1 Introduction

Rising IT spending on power has increased the awareness and need for monitoring, management, and optimization of data-center energy consumption. HPC centers have additional performance-based constraints and account for disproportionally large power/energy costs. Among the numerous challenges which exist in expanding systems to Exascale, the capping of the energy consumption at a reasonable power limit, say 20 MW, is probably the most important one.
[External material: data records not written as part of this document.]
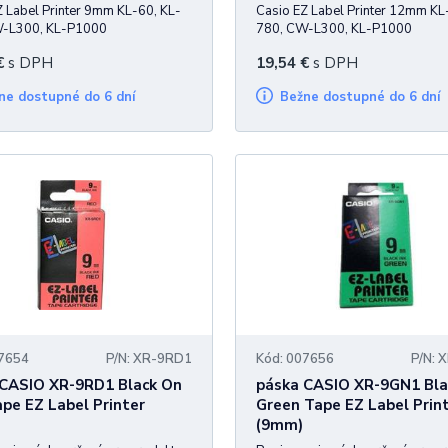
Z Label Printer 9mm KL-60, KL-
Casio EZ Label Printer 12mm KL
W-L300, KL-P1000
780, CW-L300, KL-P1000
€
s DPH
19,54
€
s DPH
žne dostupné do 6 dní
Bežne dostupné do 6 dní
07654
P/N: XR-9RD1
Kód: 007656
P/N: 
 CASIO XR-9RD1 Black On
páska CASIO XR-9GN1 Bla
pe EZ Label Printer
Green Tape EZ Label Prin
(9mm)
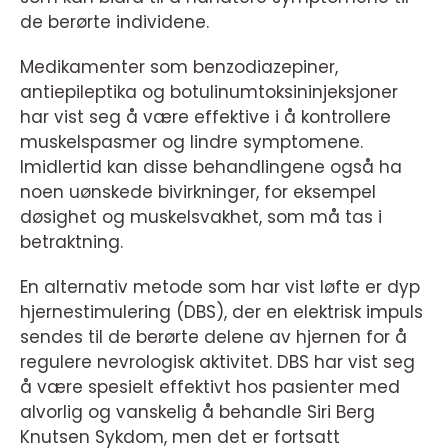
de berørte individene.
Medikamenter som benzodiazepiner,
antiepileptika og botulinumtoksininjeksjoner
har vist seg å være effektive i å kontrollere
muskelspasmer og lindre symptomene.
Imidlertid kan disse behandlingene også ha
noen uønskede bivirkninger, for eksempel
døsighet og muskelsvakhet, som må tas i
betraktning.
En alternativ metode som har vist løfte er dyp
hjernestimulering (DBS), der en elektrisk impuls
sendes til de berørte delene av hjernen for å
regulere nevrologisk aktivitet. DBS har vist seg
å være spesielt effektivt hos pasienter med
alvorlig og vanskelig å behandle Siri Berg
Knutsen Sykdom, men det er fortsatt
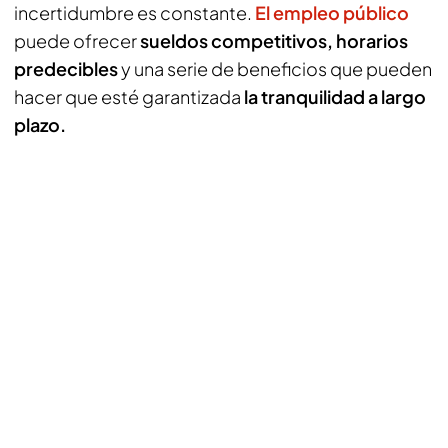
incertidumbre es constante.
El empleo público
puede ofrecer
sueldos competitivos, horarios
predecibles
y una serie de beneficios que pueden
hacer que esté garantizada
la tranquilidad a largo
plazo.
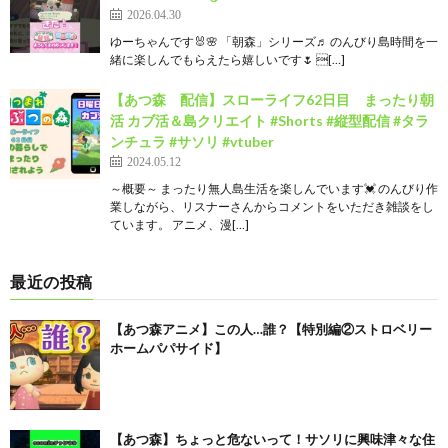
2026.04.30
ゆーちゃんです🐰🌸 「朝森」シリーズ♬ のんびり島時間を一
緒に楽しんでもらえたら嬉しいです🌷 […]
【あつ森 配信】スローライフ62日目 まったり朝
活 カブ活＆島クリエイト #Shorts #縦型配信 #タラ
ンチュラ #サソリ #vtuber
2024.05.12
～概要～ まったり無人島生活を楽しんでいます💓 のんびり作
業しながら、リスナーさんからコメントをいただき雑談をし
ています。 アニメ、漫[…]
最近の投稿
【あつ森アニメ】この人…誰？【特別編②ストロベリー
ホームパパサイド】
【あつ森】ちょっと危ないって！サソリに興味津々な住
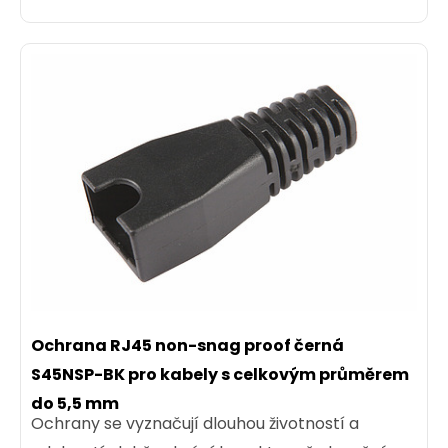
Ochrana RJ45 non-snag proof černá
S45NSP-BK pro kabely s celkovým průměrem
do 5,5 mm
Ochrany se vyznačují dlouhou životností a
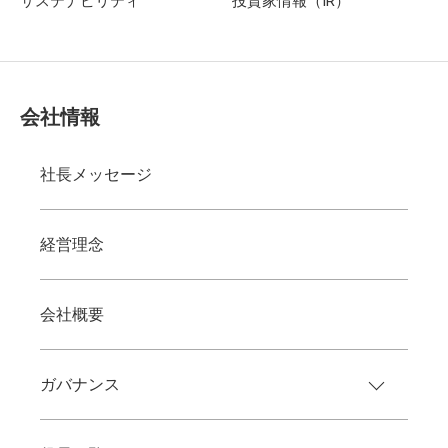
サステナビリティ
投資家情報（IR）
会社情報
社長メッセージ
経営理念
会社概要
ガバナンス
Although computing systems offer an increasingly sophisticated set of power measurement and management capabilities, on most platforms fine-grained power measurements are difficult or impossible without modifying the hardware. In this paper, we focus on IBM systems based on the POWER7 processor. These systems are provided with on-board power measurement circuits to measure the power consumed by the full system, processor socket, memory sub-system, I/O sub-system and the fans [1]. Additionally, the power consumed in different parts of the POWER7 processor can be estimated using a hardware supported power proxy. This power proxy translates information from activity monitors into a power estimate using a programmable weight factor [2]. Information from various sensors is collected by a dedicated microcontroller, the Thermal Power Management Device (TPMD). This device is also used to implement a given power policy and management direction. It may, for instance, reduce the processor frequency to save power at the expense of system performance.
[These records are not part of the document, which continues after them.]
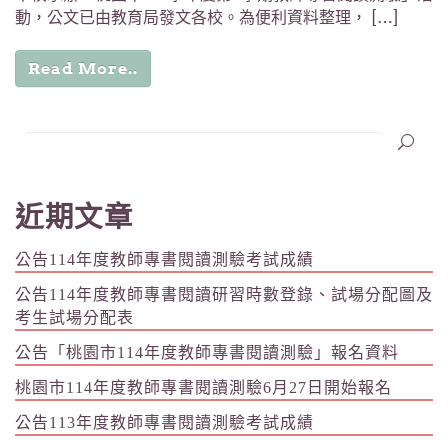
動，公文已由教育局發文各校。為便利資料整理， […]
Read More..
近期文章
公告114年度教師專書閱讀測驗考試成績
公告114年度教師專書閱讀研習時數登錄、試場分配圖及
考生試場分配表
公告「桃園市114年度教師專書閱讀測驗」報名資料
桃園市114年度教師專書閱讀測驗6月27日開始報名
公告113年度教師專書閱讀測驗考試成績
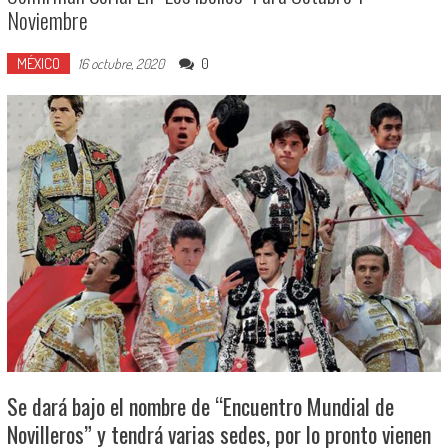
Noviembre
MÉXICO
0
16 octubre, 2020
Se dará bajo el nombre de “Encuentro Mundial de
Novilleros” y tendrá varias sedes, por lo pronto vienen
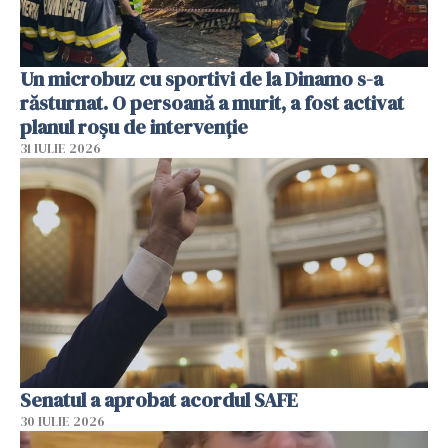
Un microbuz cu sportivi de la Dinamo s-a
răsturnat. O persoană a murit, a fost activat
planul roșu de intervenție
31 IULIE 2026
Senatul a aprobat acordul SAFE
30 IULIE 2026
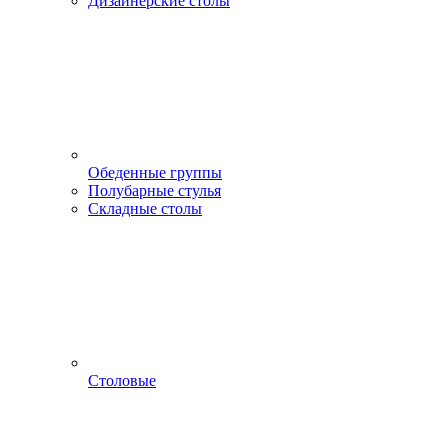
Дизайнерские столы
Обеденные группы
Полубарные стулья
Складные столы
Столовые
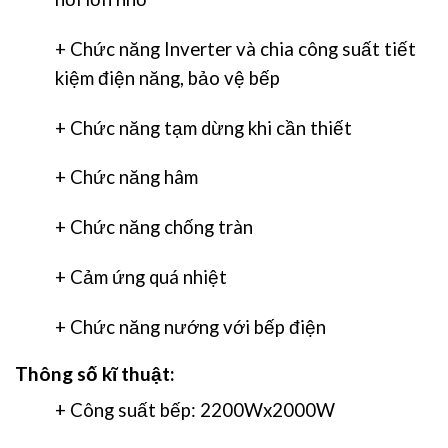
+ Chức năng Inverter và chia công suất tiết
kiệm điện năng, bảo vệ bếp
+ Chức năng tạm dừng khi cần thiết
+ Chức năng hâm
+ Chức năng chống tràn
+ Cảm ứng quá nhiệt
+ Chức năng nướng với bếp điện
Thông số kĩ thuật:
+ Công suất bếp: 2200Wx2000W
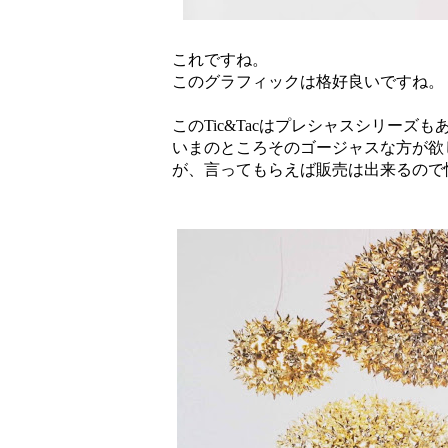
これですね。
このグラフィックは格好良いですね。
このTic&Tacはプレシャスシリーズも
いまのところそのゴージャスな方が欲
が、言ってもらえば販売は出来るので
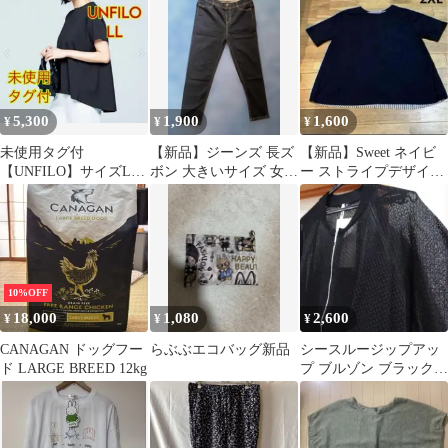
ン 大きいサイズ
5,300
1,900
1,600
¥
¥
¥
未使用タグ付
【新品】ジーンズ 長ズ
【新品】Sweet ネイビ
【UNFILO】サイズLL
ボン 大きいサイズ 女性
ー ストライプデザイン
洗える 半袖カットソー
LLサイズ
カットソー 3L 大きい
大きいサイズ
サイズ
10%OFF
18,000
1,080
2,600
¥
¥
¥
CANAGAN ドッグフー
らぶぶエコバッグ新品
シースルージップアッ
ド LARGE BREED 12kg
プ ブルゾン ブラック
３Ｌ大きいサイズ タ
グ付き新品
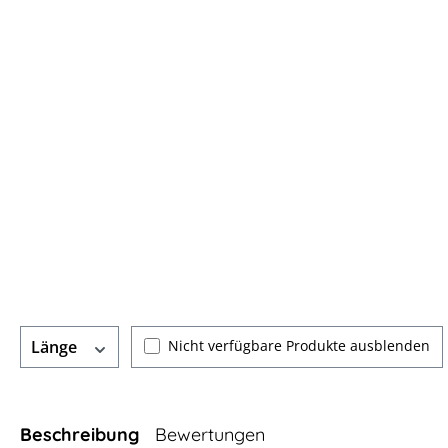
Nicht verfügbare Produkte ausblenden
Länge
Beschreibung
Bewertungen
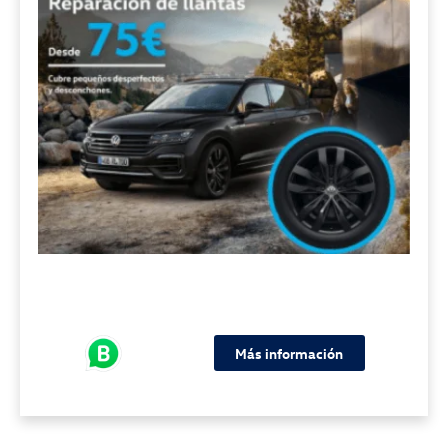
Más información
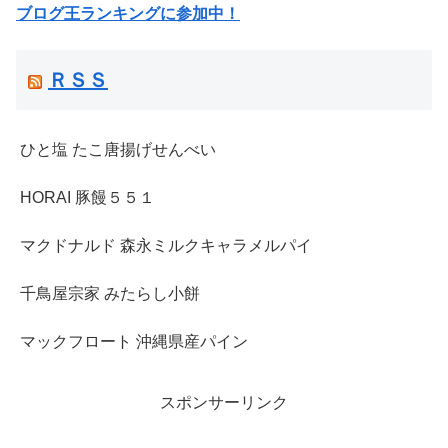
ブログ王ランキングに参加中！
ＲＳＳ
ひと塩 たこ唐揚げせんべい
HORAI 豚饅５５１
マクドナルド 森永ミルクキャラメルパイ
千鳥屋宗家 みたらし小餅
マックフロート 沖縄県産パイン
スポンサーリンク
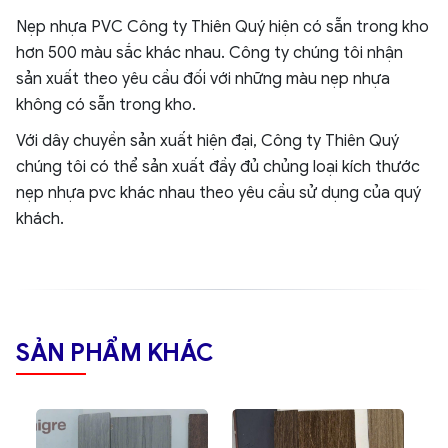
Nẹp nhựa PVC Công ty Thiên Quý hiện có sẵn trong kho
hơn 500 màu sắc khác nhau. Công ty chúng tôi nhận
sản xuất theo yêu cầu đối với những màu nẹp nhựa
không có sẵn trong kho.
Với dây chuyền sản xuất hiện đại, Công ty Thiên Quý
chúng tôi có thể sản xuất đầy đủ chủng loại kích thước
nẹp nhựa pvc khác nhau theo yêu cầu sử dụng của quý
khách.
SẢN PHẨM KHÁC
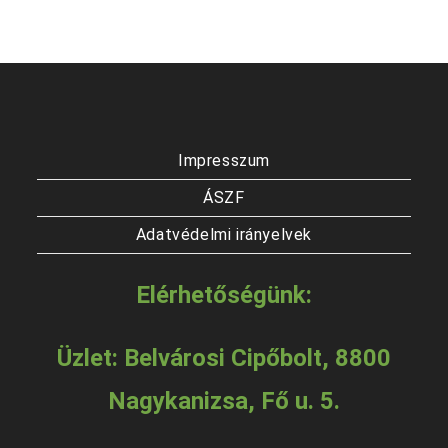
Impresszum
ÁSZF
Adatvédelmi irányelvek
Elérhetőségünk:
Üzlet: Belvárosi Cipőbolt, 8800
Nagykanizsa, Fő u. 5.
Applications in the HPC space tend to be designed and tuned to maximize performance with no consideration for energy efficiency. Programming approaches can mask real utilization of resources like CPU or memory (e.g., wait loop in communication progress function), and a load balancing style of programming can interfere with autonomous hardware frequency scaling. Therefore, one of the challenges is to enhance methods and policies in this area to exploit energy management mechanisms. To identify optimization potential, one has to study the application’s energy profiles as well as the utilization of the different system resources.

One of the challenges to obtain reliable energy profiles is to translate the power consumption P(t) measured at time t into energy E(t 0,t) consumed since time t 0, e.g. the time when program execution started. The energy is given by

$$ E(t_0,t) = \int_{t_0}^t d\tau P( \tau). $$
(1)

Since power is measured at discrete points in time t i , the integral has to be approximated by a sum

$$ E(t_0,t) \simeq \sum_{k=1}^N \Delta t P(t_0+k \Delta t), $$
(2)

where for simplicity we assumed t i =t 0+kΔt with Δt=(tt 0)/N. For this approximation to be good, Δt should be small compared to the time scale on which P(t) changes.

To read the information from the TPMD, we use an IBM internal tool called Amester (Automated Measurement of Systems for Temperature and Energy Reporting), which provides an external service to collect the power consumption data. We used VampirTrace [7] to trace the performance of the application, and developed a plugin which queries Amester to add power measurement information to the performance traces.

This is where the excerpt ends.